Mi clase de psicosomática revolucionó mi mirada interior, me obligó a darme un chapuzón en mis aguas heladas y en las heridas que pretendía fueran invisibles para los demás. Y así, una noche, nuestro Jimmy murió. Él se llevó de un plumazo mis reproches, porque si por mucho tiempo me había convencido a mí misma de que yo sí tenía motivos para llorar, de pronto me pareció surreal que ese mismo tiempo que viví lamentándome dejé de verlo no sólo a él, sino también dejé de reír con mis amigos, dejé de celebrar mis cumpleaños, dejé de mirar un futuro en el que pudiera hallarme un hueco en paz.

Recuerdo que en ese momento le conté a mi papá, a quien llevaba meses de no hablarle, y lo que me dijo fue: “todo tiene remedio, menos la muerte, ahí ni aunque uno quiera hacer las cosas diferente”, mi mamá -corazón de pollo- lloró un poquito porque siempre las muertes, y más las muertes jóvenes la hacen sentir triste. Y yo, me desapendejé. Ni más. No podía permitirme a mí misma quedarme ahí sabiendo que Jimmy hubiera querido terminar la universidad, tener una pareja, comer una hamburguesa o correr a toda velocidad y que yo que lo tenía lo daba por sentado, como si fuera mi derecho y estuviera chido simplemente decir "no lo quiero". Algo no se sentía bien pensando de esa manera.

Me desapendejé no porque mis sufrimientos no fueran reales, al contrario, me dolieron todas y cada una de las aguas pantanosas en las que me bañaba todos los días sin darme cuenta de que cada vez salía con una peligrosa enredadera anudada a la garganta. Me desapendejé al darme cuenta del error de creer que en mi mundo no cabía más que una Silvia a la vez: la que reprochaba, la que se encabronaba, la que maldecía la vida, la Instalada en las vías del tren… y, pensando que protegía a la Entusiasta al librarla del caos, ahora pienso que a lo mejor ella junto con la Creativa, la Optimista y la Resiliente podrían haberle dado otro giro a la historia.

Soy uno de los miles de ejemplos de que la ideación suicida puede quedarse en algo temporal y no volver si haces un esfuerzo diario por darle sentido a tu vida. No pienses que por ser terapeuta no he sentido el dolor intenso de cerca o esa sensación de –nadie me entiende-, porque incluso mi primera terapeuta me dijo algo así como "sólo fue una fase, no es como si estuvieras deprimida o algo más grave". Y yo para mis adentros: "no, sólo durante la mitad de la carrera no quería vivir, una cosa de nada pues". Justo conocer el dolor desde adentro me permite afirmar en la consulta mi compromiso con sanarlo a través del conocimiento y un mundo posible de significados.

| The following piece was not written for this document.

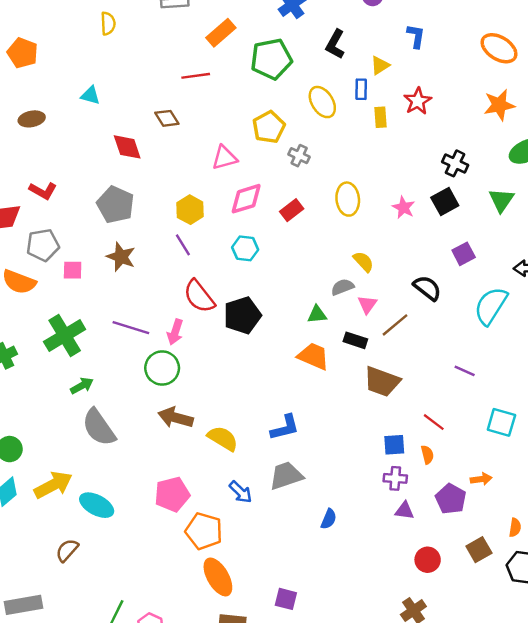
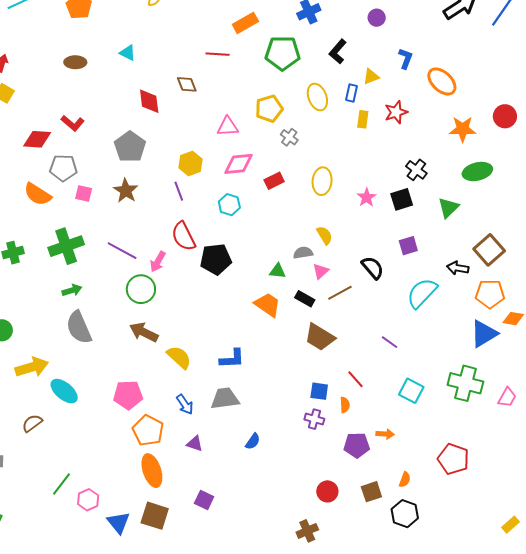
orange ellipse: (499, 48) -> (442, 81), moved
purple pentagon: (451, 499) -> (357, 445), turned 30
purple triangle: (404, 511) -> (195, 444), moved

Finalmente, en sesión una actividad que me gusta hacer con mis consultantes es pedirles que se escriban a sí mismos unas palabras desde la voz actual a su yo anterior con la que tienen bronca. Y hoy mi treintañera le escribe a la de 19: Sé que piensas que todo está mal, que no hay salida y que no podrás volver a experimentar confianza en ti, alegría o felicidad. Quiero que sepas que todo pasa y esto que sentipiensas, también pasará. Permítete llorar no sólo encerrada en el baño o en la playera moqueada de tu novio, busca a tus amigos, ellos te quieren y respetarán su sentimientos, sólo necesitas abrirles un poquito más tu corazón. Confía. No te guardes tanto las cosas en casa, después querrás bajar la guardia y te costará el triple de trabajo. Esa canción deprimente está muy bien pero de tanto oírla te aviso que rayarás el disco, recuerda que a ti también te gustan otras cosas y te aseguro que volverás a bailar de felicidad como antes. Volverás a escuchar esas rolas deprimentes sin ahogarte. Todo pasa.

Respira. Todo pasa. Respira. Escribe. Dibuja. Lee. Haz ejercicio. Come mejor. Todo eso hará una gran diferencia aunque ahora no seas capaz de verlo. Todo pasa. Volverás a experimentar esta sensación de vacuidad, de estar parada sola en la nada, volverás a estar enojada y a pensar que la vida es injusta, pero durará menos. Aprenderás cosas que no permitirán quedarte ahí, te lo prometo. Ten confianza en mí, acá yo estaré haciendo cosas para procurar todos los días tu bienestar. Porque aprender a cuidarme lo aprendí de todas mis yoes, pero sobre todo de ti. Por eso te honro sin reclamos ni reproches. Nos toca volver a esforzarnos y sonreír.